Polycrystalline, or Poly-Si, is a type of silicon solar panel made from molten silicon cooled rapidly so that it forms many small crystals (multi-crystalline) within a single cell [IEC 61215]. Typical module efficiency is 15-17%, lower than monocrystalline because the inter-crystal boundaries impede electron flow [ITRPV 2024].
A string inverter is a solar PV (PLTS) inverter that converts the DC power from a series-connected set of solar panels (a string) into ready-to-use AC current. One inverter unit serves one or two strings at a time, with a single MPPT point per string.
TOPCon is a silicon solar cell architecture that adds a tunnel oxide layer and a thin polycrystalline silicon layer on the rear side of the cell to suppress charge-carrier recombination. Commercial TOPCon module efficiency reaches 22-24%, with laboratory cell records exceeding 25% [ITRPV, International Technology Roadmap for Photovoltaic, 2024 edition].
The derating factor is a reduction factor that makes a solar PV (PLTS) system's actual output lower than its nominal STC capacity. Derating covers cell-temperature losses, surface soiling, module mismatch, DC and AC cabling, and inverter efficiency. For Indonesia's tropical climate, the combined derating is usually in the 80-85% range.
LCOE, or Levelized Cost of Energy, is the weighted-average cost to produce one kilowatt-hour of electricity over a system's economic life, in units of Rp/kWh or USD/kWh [NREL, LCOE Methodology, 2023]. Its basic formula: LCOE = (CAPEX + Σ OPEX yr_n / (1+r)^n) ÷ (Σ Energy yr_n / (1+r)^n), where r is the discount rate and n is the operating year.
Performance Ratio, or PR, is the ratio between the actual electricity produced by a solar PV (PLTS) system and the theoretical energy it should produce at STC conditions with the same irradiance. PR is a system-quality indicator commonly used by EPCs and IPP developers to monitor PLTS performance over its operating life.
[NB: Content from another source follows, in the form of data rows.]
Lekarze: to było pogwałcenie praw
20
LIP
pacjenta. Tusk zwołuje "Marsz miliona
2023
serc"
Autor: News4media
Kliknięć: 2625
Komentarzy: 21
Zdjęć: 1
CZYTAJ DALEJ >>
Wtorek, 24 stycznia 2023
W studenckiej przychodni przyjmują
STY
Net metering is an electricity accounting scheme that credits the surplus energy a rooftop solar (PLTS Atap) system exports to the PLN grid against the customer's bill. In Indonesia, this scheme has been abolished for new customers since [Permen ESDM No. 2 Tahun 2024] took effect on 31 January 2024.
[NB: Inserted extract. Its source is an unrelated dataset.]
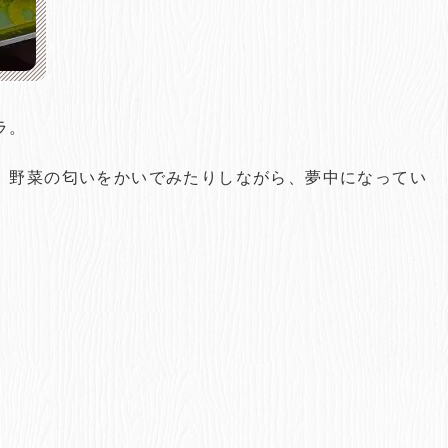
ラ。
、野菜の匂いをかいでみたりしながら、夢中になってい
Sinonim: Net-Metering, Netmetering
SLO, or Sertifikat Laik Operasi (Operational Worthiness Certificate), is an electrical certification document generally required before an on-grid rooftop solar (PLTS Atap) installation can be connected to and operated on the PLN grid.
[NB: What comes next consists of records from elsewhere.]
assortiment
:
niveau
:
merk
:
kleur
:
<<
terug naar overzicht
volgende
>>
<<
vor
PSH, or Peak Sun Hours, is the number of equivalent sunlight hours during which an average irradiance of 1,000 W/m² is received on a horizontal surface per day. Its unit is kWh/m²/day. PSH is the core variable determining how many kWh per day each kWp of solar panel produces at a given location.
kWh, or kilowatt-hour, is the unit of electrical energy PLN uses to calculate bills: the amount of electrical power (in kilowatts) multiplied by the duration of use (in hours). One kWh is equivalent to running a 1,000-watt load for one full hour. In the non-subsidized R-1 tariff class for Q1 2026, each kWh is priced at Rp 1,444.70 [PLN tariff adjustment Q1 2026].
kWp, or kilowatt-peak, is the unit of nominal capacity of a solar panel measured at Standard Test Conditions (STC) — irradiance of 1000 W/m², a cell temperature of 25°C, and air mass 1.5 [IEC 61215]. In Indonesia, with a PSH range of 3.5-5.0 kWh/m²/day [NASA POWER 1984-2023], the kWp figure describes the theoretical peak output, not the actual daily electricity production under tropical field conditions.